The following is an extract from our latest book, Say No to Meat, by Amanda Strombom and Stewart Rose:
Raising meat is weakening America and threatening our future. That burger at McDonald’s may cost only a dollar but it’s really very expensive. Meat is costing us dearly in human terms, in terms of health-care costs, and in terms of the quality of our land, air, and waterways.
A country is only as strong as its people are healthy. Meat has cost more American lives than all the wars in history put together. There’s a nutritional crisis in America today threatening the health of its people. Deadly diseases such as heart disease, stroke, and some cancers linked to a meat-centered diet are running rampant, causing needless suffering, shortened lives, and a staggering medical bill that our country no longer has the money to pay.

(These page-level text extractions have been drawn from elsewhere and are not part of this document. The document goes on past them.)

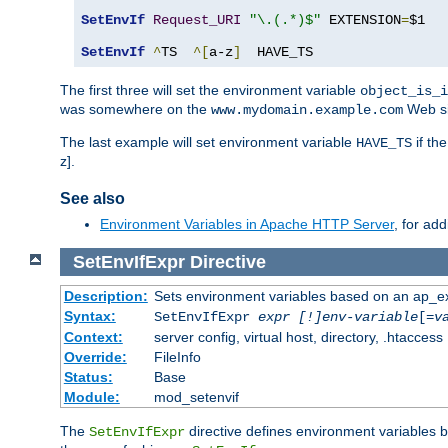
SetEnvIf
Request_URI
"\.(.*)$"
 EXTENSION
=
$1

SetEnvIf
^
TS  
^[
a-z
]
  HAVE_TS
The first three will set the environment variable
object_is_i
was somewhere on the
Web si
www.mydomain.example.com
The last example will set environment variable
if th
HAVE_TS
z].
See also
Environment Variables in Apache HTTP Server
, for ad
SetEnvIfExpr
Directive
Description:
Sets environment variables based on an ap_e
Syntax:
SetEnvIfExpr
expr [!]env-variable
[=
v
Context:
server config, virtual host, directory, .htaccess
Override:
FileInfo
Status:
Base
Module:
mod_setenvif
The
directive defines environment variables
SetEnvIfExpr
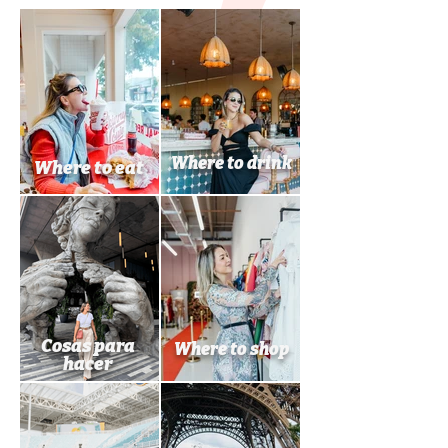
Where to drink
Where to eat
Cosas para
Where to shop
hacer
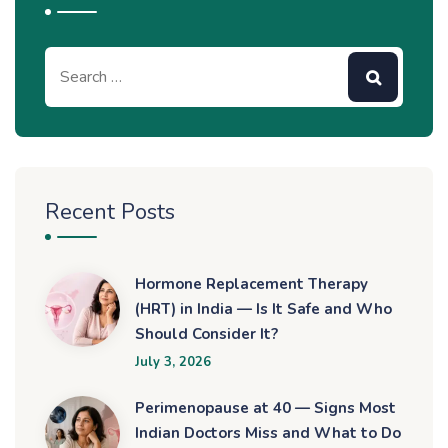
Recent Posts
Hormone Replacement Therapy
(HRT) in India — Is It Safe and Who
Should Consider It?
July 3, 2026
Perimenopause at 40 — Signs Most
Indian Doctors Miss and What to Do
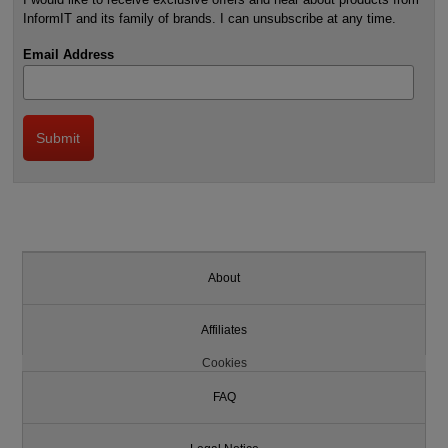
InformIT and its family of brands. I can unsubscribe at any time.
Email Address
About
Affiliates
Cookies
FAQ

Part of the richness of America comes from our beautiful and bountiful land and waters. Raising the grain needed to feed livestock erodes our soil, the waste produced by livestock pollutes our waters, and the greenhouse gases the animals emit contribute to global warming. Fixing the damage caused by the livestock industry is costing America a fortune.

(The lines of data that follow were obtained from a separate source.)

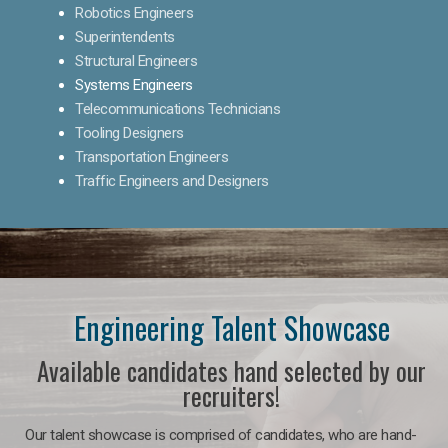
Robotics Engineers
Superintendents
Structural Engineers
Systems Engineers
Telecommunications Technicians
Tooling Designers
Transportation Engineers
Traffic Engineers and Designers
Engineering Talent Showcase
Available candidates hand selected by our
recruiters!
Our talent showcase is comprised of candidates, who are hand-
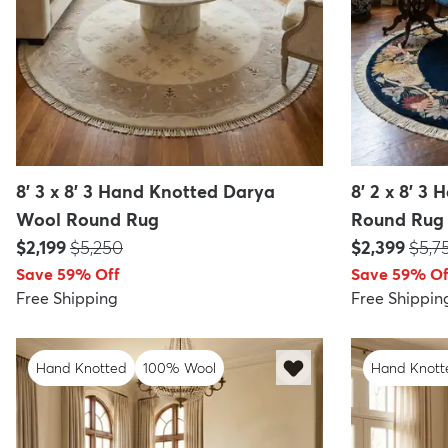
8' 3 x 8' 3 Hand Knotted Darya
8' 2 x 8' 3
Wool Round Rug
Round Rug
Price:
MSRP:
Price:
MSR
$2,199
$5,250
$2,399
$5,7
Save 59% Off
Save 59% Of
Free Shipping
Free Shippin
Hand Knotted
100% Wool
Hand Knott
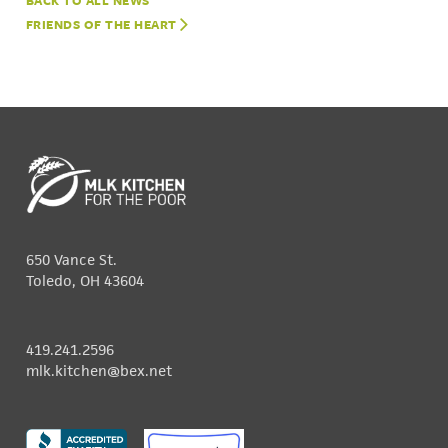
NEWS
FRIENDS OF THE HEART
650 Vance St.
Toledo, OH 43604
419.241.2596
mlk.kitchen@bex.net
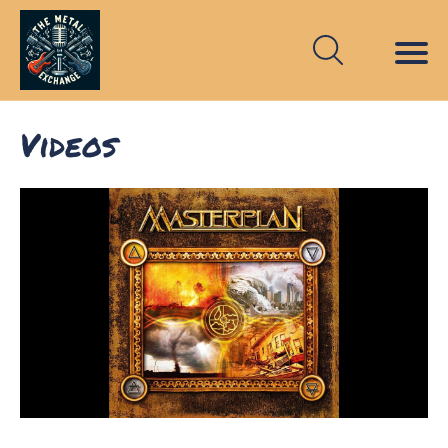
Videos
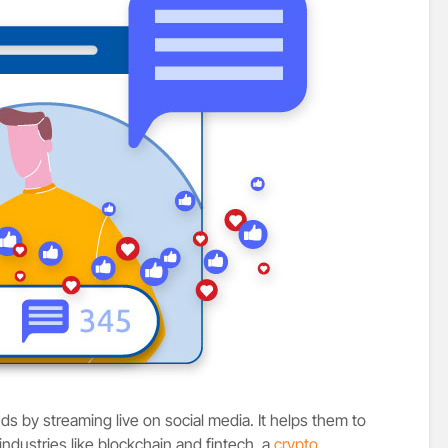
s by streaming live on social media. It helps them to
industries like blockchain and fintech, a
crypto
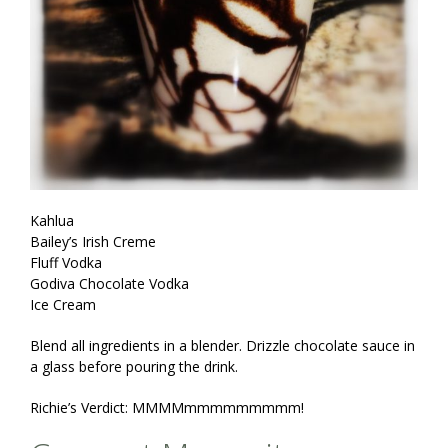
Kahlua
Bailey’s Irish Creme
Fluff Vodka
Godiva Chocolate Vodka
Ice Cream
Blend all ingredients in a blender. Drizzle chocolate sauce in
a glass before pouring the drink.
Richie’s Verdict: MMMMmmmmmmmmm!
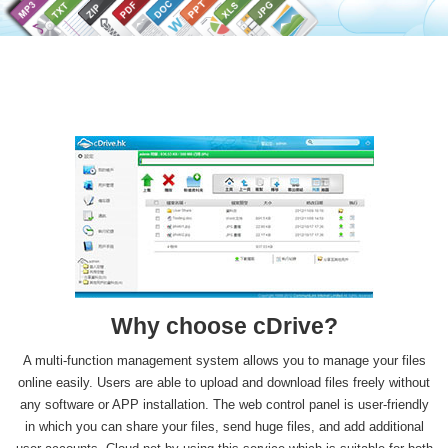
Why choose
cDrive
?
A multi-function management system allows you to manage your files
online easily. Users are able to upload and download files freely without
any software or APP installation. The web control panel is user-friendly
in which you can share your files, send huge files, and add additional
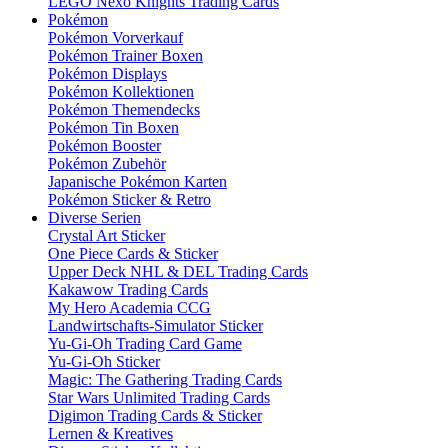
LEGO Nexo Knights Trading Cards
Pokémon
Pokémon Vorverkauf
Pokémon Trainer Boxen
Pokémon Displays
Pokémon Kollektionen
Pokémon Themendecks
Pokémon Tin Boxen
Pokémon Booster
Pokémon Zubehör
Japanische Pokémon Karten
Pokémon Sticker & Retro
Diverse Serien
Crystal Art Sticker
One Piece Cards & Sticker
Upper Deck NHL & DEL Trading Cards
Kakawow Trading Cards
My Hero Academia CCG
Landwirtschafts-Simulator Sticker
Yu-Gi-Oh Trading Card Game
Yu-Gi-Oh Sticker
Magic: The Gathering Trading Cards
Star Wars Unlimited Trading Cards
Digimon Trading Cards & Sticker
Lernen & Kreatives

While America still faces serious threats from abroad, there’s also a battle to be fought on the home front. Meat threatens our lives and our land. Seen from this perspective, there are few acts more patriotic than becoming a vegetarian. America has always risen to meet every challenge. A country strong enough to save the world from both fascism and communism can save itself from damaging food choices.
This is an extract from our book, Say No to Meat, by Amanda Strombom and Stewart Rose.

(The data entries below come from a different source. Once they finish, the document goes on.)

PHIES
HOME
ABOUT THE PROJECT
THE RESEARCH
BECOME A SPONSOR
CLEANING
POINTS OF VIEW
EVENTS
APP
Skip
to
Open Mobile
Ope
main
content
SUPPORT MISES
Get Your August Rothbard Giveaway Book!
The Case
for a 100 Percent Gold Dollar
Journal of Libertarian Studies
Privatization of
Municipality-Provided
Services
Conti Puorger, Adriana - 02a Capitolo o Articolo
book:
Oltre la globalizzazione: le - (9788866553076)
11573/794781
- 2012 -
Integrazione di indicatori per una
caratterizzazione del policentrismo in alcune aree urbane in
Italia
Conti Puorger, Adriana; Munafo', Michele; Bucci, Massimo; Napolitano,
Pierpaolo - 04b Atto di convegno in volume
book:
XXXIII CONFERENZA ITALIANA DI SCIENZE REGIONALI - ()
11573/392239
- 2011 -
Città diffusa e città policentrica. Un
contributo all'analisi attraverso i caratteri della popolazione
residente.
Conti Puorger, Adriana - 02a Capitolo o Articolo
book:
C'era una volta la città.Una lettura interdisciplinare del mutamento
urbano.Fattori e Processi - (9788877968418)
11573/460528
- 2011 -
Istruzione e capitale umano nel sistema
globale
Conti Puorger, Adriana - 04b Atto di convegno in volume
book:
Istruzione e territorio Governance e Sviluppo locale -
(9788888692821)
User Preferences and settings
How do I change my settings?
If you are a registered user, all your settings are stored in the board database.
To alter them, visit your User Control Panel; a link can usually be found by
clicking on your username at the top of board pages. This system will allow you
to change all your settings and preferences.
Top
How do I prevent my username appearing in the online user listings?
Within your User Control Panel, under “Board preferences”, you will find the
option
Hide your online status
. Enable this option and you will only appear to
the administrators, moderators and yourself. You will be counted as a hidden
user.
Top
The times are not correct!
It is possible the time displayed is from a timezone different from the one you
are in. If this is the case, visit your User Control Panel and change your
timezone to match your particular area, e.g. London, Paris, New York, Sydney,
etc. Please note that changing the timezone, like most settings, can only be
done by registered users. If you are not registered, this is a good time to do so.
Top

Aren’t our bodies designed to eat meat?
Just ask yourself this question: Can you or anyone you know run out into a field, chase down a cow, and with nothing but your teeth and your fingernails, kill it, cut through its hide, and eat its meat raw? Do you know anyone who can even chase down a squirrel? Now ask yourself this question: Do you know anybody who can’t pull a carrot out of the ground or an apple off a tree? The only way we can eat meat is because we have developed tools and weapons to do for us what our bodies could never do on their own. While we can use our brains to obtain all kinds of unnatural food, our health is best when we follow a more natural diet.
Don’t just take our word for it. Here’s what William Clifford Roberts, MD, editor in chief of the American Journal of Cardiology has to say:
“Although we think we are one, and we act as if we are one, human beings are not natural carnivores. When we kill animals to eat them, they end up killing us because their flesh, which contains cholesterol and saturated fat, was never intended for human beings, who are natural herbivores.”
The fact is that the human being is designed to be an herbivore (a plant-eater), but many people think that we are omnivores (creatures that can eat animal or plant foods).
It may take some time to get used to the idea of humans being natural herbivores, but if you compare our anatomy and physiology to those of carnivores (meat-eating animals), such as cats, and to omnivores, such as dogs or bears, you’ll see that we are quite different. Our back teeth are flatter for grinding, our front teeth are small for nibbling, our finger nails are more like hooves than claws, and our intestines are ten to twelve times our body length, just like many other herbivores such as gorillas, elephants, horses, and sheep. True carnivores and omnivores all have intestines that are only four to six times their body length, quite different from ours. Take a look at the chart above for comparison.
Just to make sure, medical researchers conducted an experiment where they fed meat to different animals. Despite being given huge amounts of meat, dogs and cats never got clogged arteries. But when an herbivore such as a rabbit was given meat regularly, it started to develop clogged arteries in a very short time. By comparing our bodies to those of carnivores and omnivores, and by observing the effect meat has on our bodies, we can see that we were not designed to eat meat.